(Collection entries)
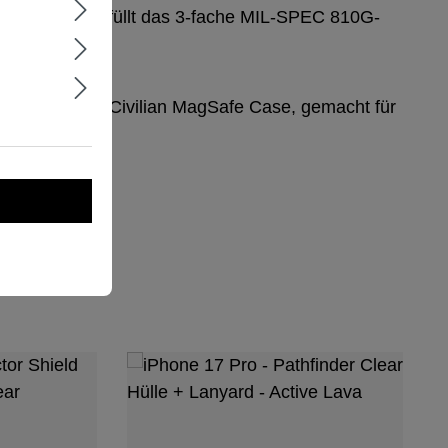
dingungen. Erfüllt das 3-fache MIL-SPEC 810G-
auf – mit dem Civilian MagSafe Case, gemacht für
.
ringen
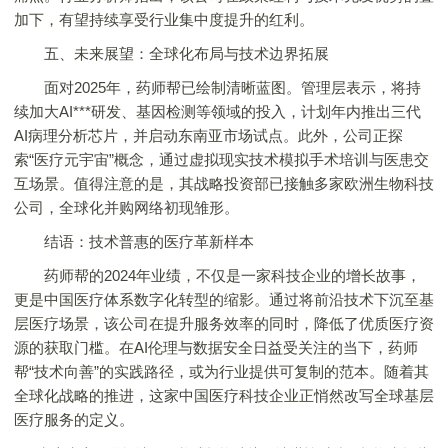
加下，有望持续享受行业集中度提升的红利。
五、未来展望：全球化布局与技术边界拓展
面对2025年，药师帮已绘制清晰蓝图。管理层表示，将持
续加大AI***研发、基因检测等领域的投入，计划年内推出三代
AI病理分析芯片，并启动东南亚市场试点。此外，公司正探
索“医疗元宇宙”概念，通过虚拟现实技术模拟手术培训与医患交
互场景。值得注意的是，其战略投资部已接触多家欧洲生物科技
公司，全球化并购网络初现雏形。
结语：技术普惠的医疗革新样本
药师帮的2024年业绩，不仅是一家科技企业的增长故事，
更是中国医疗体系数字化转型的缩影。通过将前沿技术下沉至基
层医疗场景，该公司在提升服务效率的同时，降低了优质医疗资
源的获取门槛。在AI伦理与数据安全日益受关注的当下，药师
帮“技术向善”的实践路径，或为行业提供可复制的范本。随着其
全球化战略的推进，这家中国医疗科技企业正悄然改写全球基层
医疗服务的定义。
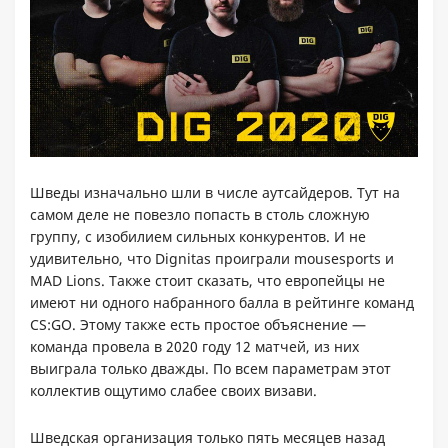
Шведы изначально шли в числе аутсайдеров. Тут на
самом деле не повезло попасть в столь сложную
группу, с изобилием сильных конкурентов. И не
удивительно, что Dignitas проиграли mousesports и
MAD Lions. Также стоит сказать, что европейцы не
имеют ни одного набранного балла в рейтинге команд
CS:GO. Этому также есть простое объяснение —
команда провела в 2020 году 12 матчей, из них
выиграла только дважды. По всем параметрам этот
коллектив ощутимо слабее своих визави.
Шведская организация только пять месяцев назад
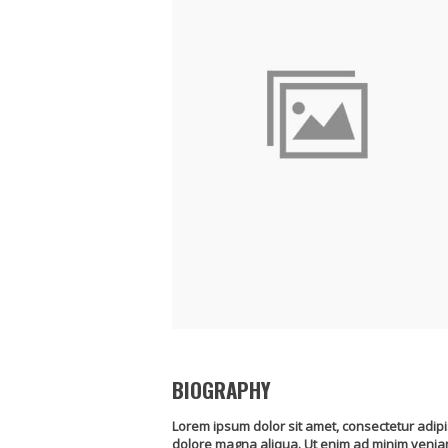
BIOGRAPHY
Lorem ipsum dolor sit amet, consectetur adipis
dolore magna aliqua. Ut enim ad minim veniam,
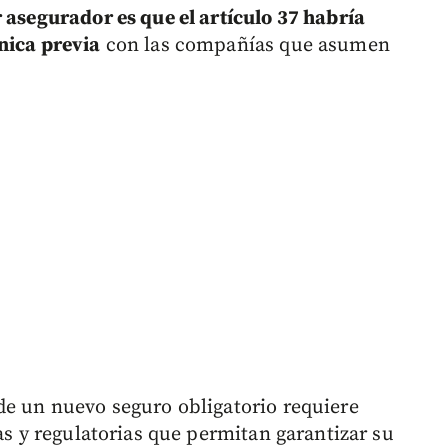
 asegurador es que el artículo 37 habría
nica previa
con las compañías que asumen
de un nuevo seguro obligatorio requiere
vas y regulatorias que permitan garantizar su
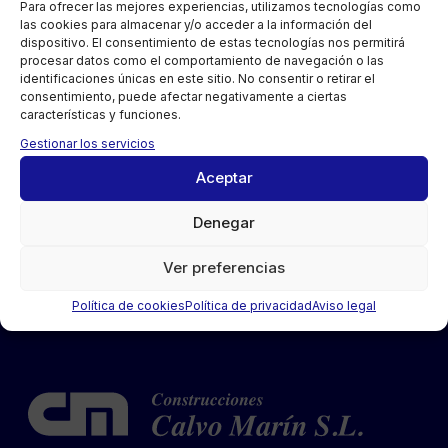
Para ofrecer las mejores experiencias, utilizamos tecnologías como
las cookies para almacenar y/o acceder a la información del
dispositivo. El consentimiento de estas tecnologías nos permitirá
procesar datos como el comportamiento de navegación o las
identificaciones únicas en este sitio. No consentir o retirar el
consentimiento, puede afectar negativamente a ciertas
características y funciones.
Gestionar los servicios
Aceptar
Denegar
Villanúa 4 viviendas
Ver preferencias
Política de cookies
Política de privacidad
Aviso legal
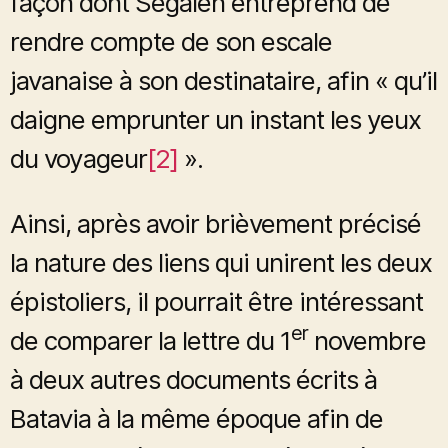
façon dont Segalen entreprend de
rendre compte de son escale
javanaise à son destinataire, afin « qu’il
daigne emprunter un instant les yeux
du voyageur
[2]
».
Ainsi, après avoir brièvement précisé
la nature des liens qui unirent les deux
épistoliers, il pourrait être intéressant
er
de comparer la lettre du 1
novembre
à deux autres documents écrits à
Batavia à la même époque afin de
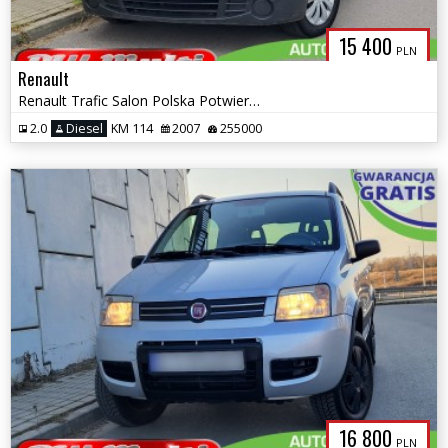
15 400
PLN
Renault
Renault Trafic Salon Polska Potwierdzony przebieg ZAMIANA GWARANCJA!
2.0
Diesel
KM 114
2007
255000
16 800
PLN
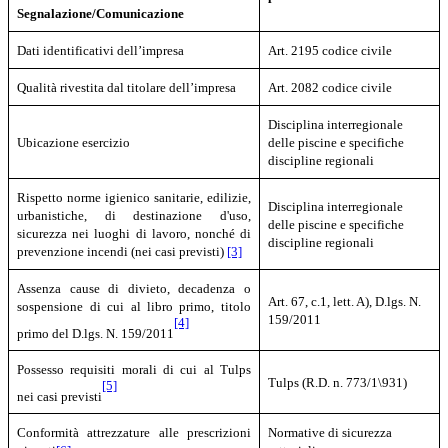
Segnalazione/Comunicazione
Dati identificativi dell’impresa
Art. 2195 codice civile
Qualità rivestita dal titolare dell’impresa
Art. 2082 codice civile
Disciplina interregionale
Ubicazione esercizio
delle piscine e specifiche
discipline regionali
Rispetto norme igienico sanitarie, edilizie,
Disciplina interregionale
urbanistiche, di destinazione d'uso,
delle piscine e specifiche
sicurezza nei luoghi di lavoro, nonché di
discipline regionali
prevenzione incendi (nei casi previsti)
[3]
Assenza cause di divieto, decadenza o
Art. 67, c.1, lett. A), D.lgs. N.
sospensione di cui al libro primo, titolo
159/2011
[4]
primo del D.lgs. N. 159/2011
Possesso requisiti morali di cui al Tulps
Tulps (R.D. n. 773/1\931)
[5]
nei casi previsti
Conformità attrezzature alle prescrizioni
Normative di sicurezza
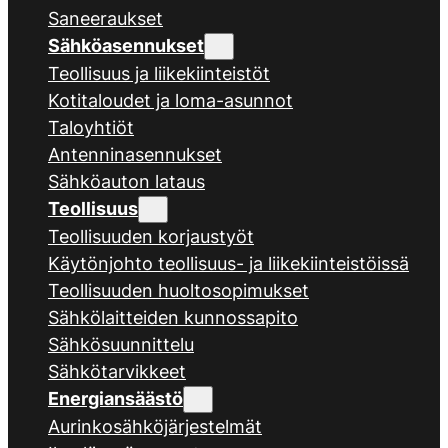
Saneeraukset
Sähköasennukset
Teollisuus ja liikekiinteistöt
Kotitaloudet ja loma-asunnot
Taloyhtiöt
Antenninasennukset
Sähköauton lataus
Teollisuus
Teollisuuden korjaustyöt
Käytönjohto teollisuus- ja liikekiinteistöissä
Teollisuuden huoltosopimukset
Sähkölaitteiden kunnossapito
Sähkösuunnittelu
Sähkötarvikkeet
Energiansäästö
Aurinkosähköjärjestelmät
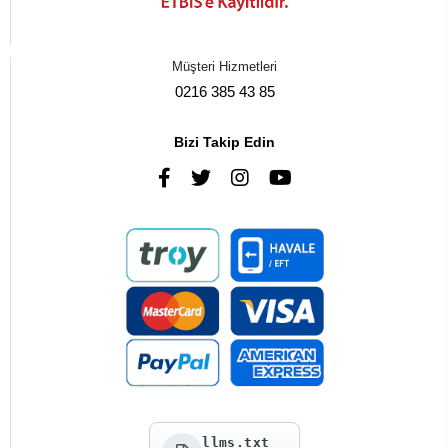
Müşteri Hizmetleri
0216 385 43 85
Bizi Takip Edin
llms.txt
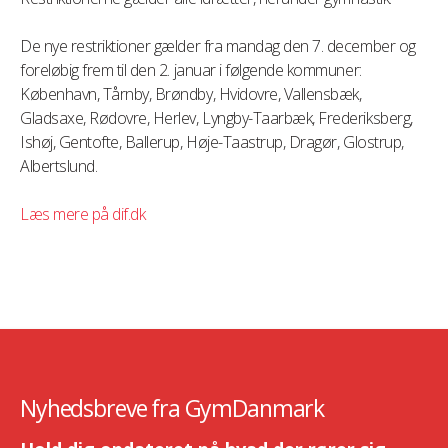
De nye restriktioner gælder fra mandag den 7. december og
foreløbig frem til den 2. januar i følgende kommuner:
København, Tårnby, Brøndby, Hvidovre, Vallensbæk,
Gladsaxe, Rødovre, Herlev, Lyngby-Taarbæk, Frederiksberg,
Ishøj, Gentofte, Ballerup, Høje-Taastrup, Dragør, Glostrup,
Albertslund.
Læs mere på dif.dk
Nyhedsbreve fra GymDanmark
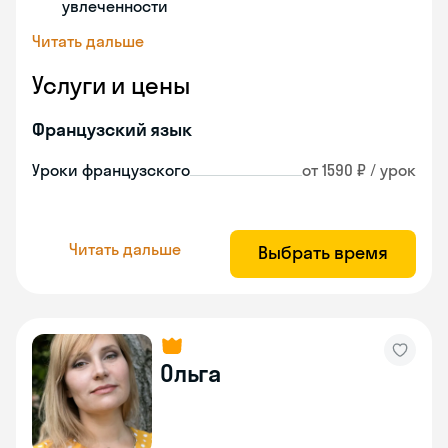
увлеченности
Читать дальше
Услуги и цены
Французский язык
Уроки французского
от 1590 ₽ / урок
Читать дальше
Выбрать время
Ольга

- Work request
Your task is to repeat exactly the lines from the beginning of the data to the line that contains "las cookies para", both ends included, leaving out pictures.

- Worked solution
dingungen. Erfüllt das 3-fache MIL-SPEC 810G-
auf – mit dem Civilian MagSafe Case, gemacht für
.
ringen
加下，有望持续享受行业集中度提升的红利。
五、未来展望：全球化布局与技术边界拓展
面对2025年，药师帮已绘制清晰蓝图。管理层表示，将持
续加大AI***研发、基因检测等领域的投入，计划年内推出三代
AI病理分析芯片，并启动东南亚市场试点。此外，公司正探
索“医疗元宇宙”概念，通过虚拟现实技术模拟手术培训与医患交
互场景。值得注意的是，其战略投资部已接触多家欧洲生物科技
公司，全球化并购网络初现雏形。
结语：技术普惠的医疗革新样本
药师帮的2024年业绩，不仅是一家科技企业的增长故事，
更是中国医疗体系数字化转型的缩影。通过将前沿技术下沉至基
层医疗场景，该公司在提升服务效率的同时，降低了优质医疗资
源的获取门槛。在AI伦理与数据安全日益受关注的当下，药师
帮“技术向善”的实践路径，或为行业提供可复制的范本。随着其
全球化战略的推进，这家中国医疗科技企业正悄然改写全球基层
医疗服务的定义。
Шведы изначально шли в числе аутсайдеров. Тут на
самом деле не повезло попасть в столь сложную
группу, с изобилием сильных конкурентов. И не
удивительно, что Dignitas проиграли mousesports и
MAD Lions. Также стоит сказать, что европейцы не
имеют ни одного набранного балла в рейтинге команд
CS:GO. Этому также есть простое объяснение —
команда провела в 2020 году 12 матчей, из них
выиграла только дважды. По всем параметрам этот
коллектив ощутимо слабее своих визави.
Шведская организация только пять месяцев назад
BIOGRAPHY
Lorem ipsum dolor sit amet, consectetur adipis
dolore magna aliqua. Ut enim ad minim veniam,
 asegurador es que el artículo 37 habría
nica previa
con las compañías que asumen
de un nuevo seguro obligatorio requiere
vas y regulatorias que permitan garantizar su
Para ofrecer las mejores experiencias, utilizamos tecnologías como
las cookies para almacenar y/o acceder a la información del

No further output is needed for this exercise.